■ **WORK TO COMPLETE**
Down to the final line, reproduce the entries that follow exactly.

Page-level text extractions
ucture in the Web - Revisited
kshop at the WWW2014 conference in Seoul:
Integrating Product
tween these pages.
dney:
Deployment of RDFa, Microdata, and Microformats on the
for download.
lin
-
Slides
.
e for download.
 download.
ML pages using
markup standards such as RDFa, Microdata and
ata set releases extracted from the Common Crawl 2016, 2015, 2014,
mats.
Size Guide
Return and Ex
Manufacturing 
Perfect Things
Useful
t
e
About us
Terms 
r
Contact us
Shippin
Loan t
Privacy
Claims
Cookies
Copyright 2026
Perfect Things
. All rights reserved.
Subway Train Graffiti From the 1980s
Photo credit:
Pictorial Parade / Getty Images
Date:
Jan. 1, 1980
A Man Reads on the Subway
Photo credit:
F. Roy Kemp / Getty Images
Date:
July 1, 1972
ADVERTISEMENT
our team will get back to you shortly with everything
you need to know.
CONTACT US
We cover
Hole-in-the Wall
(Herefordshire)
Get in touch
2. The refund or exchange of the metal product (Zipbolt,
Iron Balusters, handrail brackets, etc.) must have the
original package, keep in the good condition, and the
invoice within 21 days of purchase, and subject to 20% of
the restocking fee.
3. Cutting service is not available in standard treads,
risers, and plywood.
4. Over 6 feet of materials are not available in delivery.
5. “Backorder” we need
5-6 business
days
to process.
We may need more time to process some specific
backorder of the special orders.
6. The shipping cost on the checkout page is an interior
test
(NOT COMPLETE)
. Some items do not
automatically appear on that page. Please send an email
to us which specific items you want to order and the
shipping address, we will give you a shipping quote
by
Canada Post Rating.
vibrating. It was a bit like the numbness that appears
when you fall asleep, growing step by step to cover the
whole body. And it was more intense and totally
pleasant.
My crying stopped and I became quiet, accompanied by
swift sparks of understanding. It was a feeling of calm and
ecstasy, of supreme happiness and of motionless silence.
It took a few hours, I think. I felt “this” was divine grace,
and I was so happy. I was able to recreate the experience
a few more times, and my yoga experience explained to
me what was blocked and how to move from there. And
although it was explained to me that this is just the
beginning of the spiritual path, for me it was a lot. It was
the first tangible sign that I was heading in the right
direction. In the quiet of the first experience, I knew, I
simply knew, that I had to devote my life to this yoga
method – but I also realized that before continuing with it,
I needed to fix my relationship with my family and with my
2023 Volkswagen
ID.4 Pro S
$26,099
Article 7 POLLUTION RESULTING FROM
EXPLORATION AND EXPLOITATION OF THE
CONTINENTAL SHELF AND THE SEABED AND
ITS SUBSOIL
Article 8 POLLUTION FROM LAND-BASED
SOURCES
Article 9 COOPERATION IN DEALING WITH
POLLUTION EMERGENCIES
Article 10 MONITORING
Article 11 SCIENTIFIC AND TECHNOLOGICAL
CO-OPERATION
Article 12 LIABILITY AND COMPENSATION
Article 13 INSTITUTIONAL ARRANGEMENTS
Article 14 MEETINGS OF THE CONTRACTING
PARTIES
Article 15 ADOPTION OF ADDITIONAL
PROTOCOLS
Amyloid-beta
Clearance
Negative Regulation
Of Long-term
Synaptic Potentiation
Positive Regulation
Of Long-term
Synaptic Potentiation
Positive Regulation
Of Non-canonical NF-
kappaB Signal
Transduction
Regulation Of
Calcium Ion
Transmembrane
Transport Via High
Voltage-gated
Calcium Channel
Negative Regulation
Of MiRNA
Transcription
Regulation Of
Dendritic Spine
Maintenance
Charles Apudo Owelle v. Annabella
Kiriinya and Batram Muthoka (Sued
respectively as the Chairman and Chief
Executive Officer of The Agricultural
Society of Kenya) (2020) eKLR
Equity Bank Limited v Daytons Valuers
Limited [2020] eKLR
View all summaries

■ **EXERCISE OUTPUT**
ucture in the Web - Revisited
kshop at the WWW2014 conference in Seoul:
Integrating Product
tween these pages.
dney:
Deployment of RDFa, Microdata, and Microformats on the
for download.
lin
-
Slides
.
e for download.
 download.
ML pages using
markup standards such as RDFa, Microdata and
ata set releases extracted from the Common Crawl 2016, 2015, 2014,
mats.
Size Guide
Return and Ex
Manufacturing 
Perfect Things
Useful
t
e
About us
Terms 
r
Contact us
Shippin
Loan t
Privacy
Claims
Cookies
Copyright 2026
Perfect Things
. All rights reserved.
Subway Train Graffiti From the 1980s
Photo credit:
Pictorial Parade / Getty Images
Date:
Jan. 1, 1980
A Man Reads on the Subway
Photo credit:
F. Roy Kemp / Getty Images
Date:
July 1, 1972
ADVERTISEMENT
our team will get back to you shortly with everything
you need to know.
CONTACT US
We cover
Hole-in-the Wall
(Herefordshire)
Get in touch
2. The refund or exchange of the metal product (Zipbolt,
Iron Balusters, handrail brackets, etc.) must have the
original package, keep in the good condition, and the
invoice within 21 days of purchase, and subject to 20% of
the restocking fee.
3. Cutting service is not available in standard treads,
risers, and plywood.
4. Over 6 feet of materials are not available in delivery.
5. “Backorder” we need
5-6 business
days
to process.
We may need more time to process some specific
backorder of the special orders.
6. The shipping cost on the checkout page is an interior
test
(NOT COMPLETE)
. Some items do not
automatically appear on that page. Please send an email
to us which specific items you want to order and the
shipping address, we will give you a shipping quote
by
Canada Post Rating.
vibrating. It was a bit like the numbness that appears
when you fall asleep, growing step by step to cover the
whole body. And it was more intense and totally
pleasant.
My crying stopped and I became quiet, accompanied by
swift sparks of understanding. It was a feeling of calm and
ecstasy, of supreme happiness and of motionless silence.
It took a few hours, I think. I felt “this” was divine grace,
and I was so happy. I was able to recreate the experience
a few more times, and my yoga experience explained to
me what was blocked and how to move from there. And
although it was explained to me that this is just the
beginning of the spiritual path, for me it was a lot. It was
the first tangible sign that I was heading in the right
direction. In the quiet of the first experience, I knew, I
simply knew, that I had to devote my life to this yoga
method – but I also realized that before continuing with it,
I needed to fix my relationship with my family and with my
2023 Volkswagen
ID.4 Pro S
$26,099
Article 7 POLLUTION RESULTING FROM
EXPLORATION AND EXPLOITATION OF THE
CONTINENTAL SHELF AND THE SEABED AND
ITS SUBSOIL
Article 8 POLLUTION FROM LAND-BASED
SOURCES
Article 9 COOPERATION IN DEALING WITH
POLLUTION EMERGENCIES
Article 10 MONITORING
Article 11 SCIENTIFIC AND TECHNOLOGICAL
CO-OPERATION
Article 12 LIABILITY AND COMPENSATION
Article 13 INSTITUTIONAL ARRANGEMENTS
Article 14 MEETINGS OF THE CONTRACTING
PARTIES
Article 15 ADOPTION OF ADDITIONAL
PROTOCOLS
Amyloid-beta
Clearance
Negative Regulation
Of Long-term
Synaptic Potentiation
Positive Regulation
Of Long-term
Synaptic Potentiation
Positive Regulation
Of Non-canonical NF-
kappaB Signal
Transduction
Regulation Of
Calcium Ion
Transmembrane
Transport Via High
Voltage-gated
Calcium Channel
Negative Regulation
Of MiRNA
Transcription
Regulation Of
Dendritic Spine
Maintenance
Charles Apudo Owelle v. Annabella
Kiriinya and Batram Muthoka (Sued
respectively as the Chairman and Chief
Executive Officer of The Agricultural
Society of Kenya) (2020) eKLR
Equity Bank Limited v Daytons Valuers
Limited [2020] eKLR
View all summaries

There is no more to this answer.